I was hired at a company and my co-worker had been hired one year previously; she trained me when I first joined the company. We've both been working in the same group, doing the same job for the past three years and we've made it clear to Management that we're interested in advancement and other opportunities in the company. We became friends during these three years, often getting together outside of work. I was recently offered the job as manager of our group, meaning that I would now be my friend's boss. I know she's going to be disappointed because I know she'll think that she should have been offered the position since she has more seniority. How do I maintain our friendship but also a good working relationship?
Do not assume automatically that she'd hate you because you got the promotion. She may be happy for you. Maintain friendly disposition and don't act superior to her. Find a way to mention how much you appreciate her help when she trained you.
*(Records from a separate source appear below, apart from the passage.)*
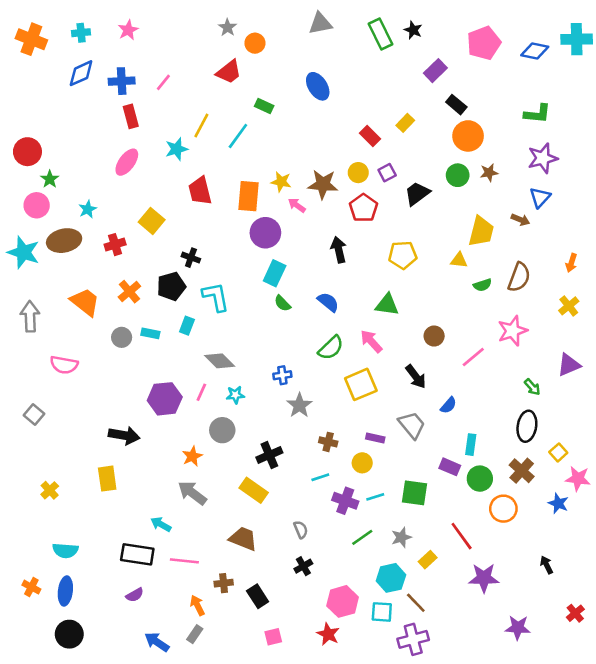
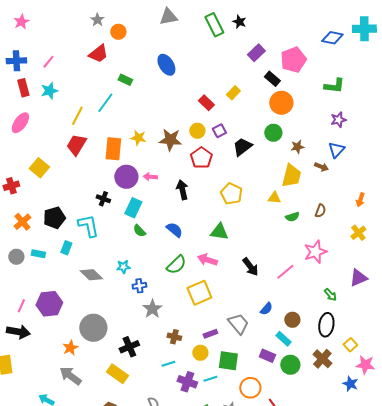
pink pentagon: (484, 43) -> (293, 60), moved
yellow line: (201, 126) -> (77, 116), moved
cyan star: (177, 149) -> (49, 91), moved
purple star: (543, 158) -> (338, 120), size x0.7
brown star: (489, 173) -> (297, 147), moved
red trapezoid: (200, 191) -> (76, 145), turned 45
pink arrow: (297, 205) -> (150, 177), moved, turned -32
yellow pentagon: (403, 255) -> (231, 194), turned 30
black cross: (191, 258) -> (103, 199), moved
brown semicircle: (519, 277) -> (320, 211), size x0.6
brown circle: (434, 336) -> (292, 320), moved
pink arrow: (371, 341) -> (207, 260), turned -30
black arrow: (416, 377) -> (250, 267), moved
pink line: (201, 392) -> (21, 306), moved
cyan star: (235, 395) -> (123, 267), moved
gray circle: (222, 430) -> (93, 328), size x1.4
purple rectangle: (375, 438) -> (210, 334), turned -32
cyan rectangle: (471, 445) -> (283, 339), turned -56
green square: (414, 493) -> (228, 361), moved
orange circle: (503, 509) -> (250, 388), moved

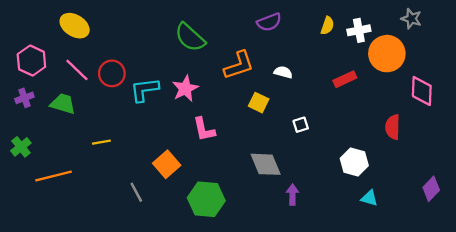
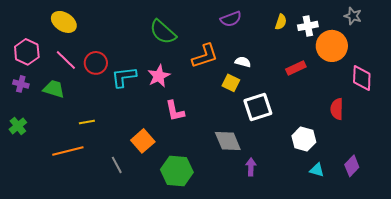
purple cross: (24, 98) -> (21, 84), turned 35
yellow square: (259, 103) -> (231, 83), moved
white square: (301, 125) -> (258, 107), size x2.0
orange line: (54, 176) -> (68, 151), moved
purple diamond: (431, 189) -> (352, 166), moved

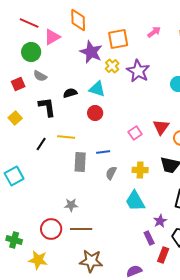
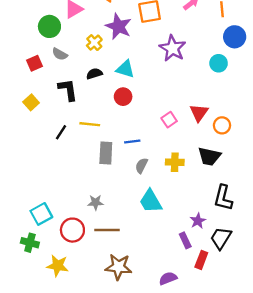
yellow cross: (112, 66) -> (94, 43), moved
cyan square: (14, 176) -> (41, 214), moved
cyan trapezoid: (135, 201) -> (151, 201), moved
In a small way she helped you get where you are today.
Do something nice for her, invite her to lunch, give her credit for work she did well, etc. If you believe she deserve a promotion, with your new position you could be instrumental in helping her get ahead.
Be transparent, professional, and sympathetic. Have an honest conversation where you share your concerns (that she will be disappointed, that it will affect your relationship), and leave it at that for now.
It will take time to see exactly how this affects your relationship -- really depends on what your role is. Will you simply guide/monitor her tasks, or will you be responsible for performance reviews and raises?
Friendships can exist between a boss and a report, but they are more complex and take more communication and work. You must also work to avoid the perception that you are treating members of the group differently because some are "friends." Communication with all of your group again is key.
Know that the title of "boss" doesn't confer any magic powers. To be an effective boss you must have the ability to maintain those good relationships, to listen to what members of your group are telling you, and to communicate clearly (when appropriate) the reasons you make the choices you do.